Page-level text extractions
────────────────────────────────────────

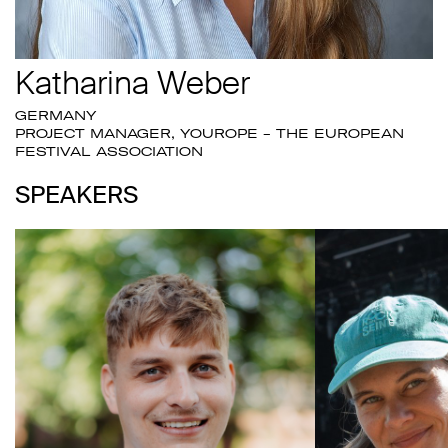
Katharina Weber
GERMANY
PROJECT MANAGER, YOUROPE - THE EUROPEAN
FESTIVAL ASSOCIATION
SPEAKERS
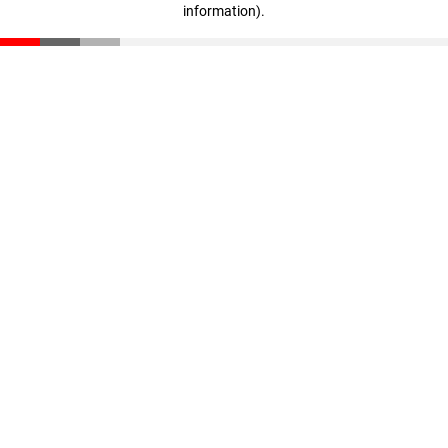
information)
.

────────────────────────────────────────

Please give the data above again in exact form and omit every picture.

Katharina Weber
GERMANY
PROJECT MANAGER, YOUROPE - THE EUROPEAN
FESTIVAL ASSOCIATION
SPEAKERS
information)
.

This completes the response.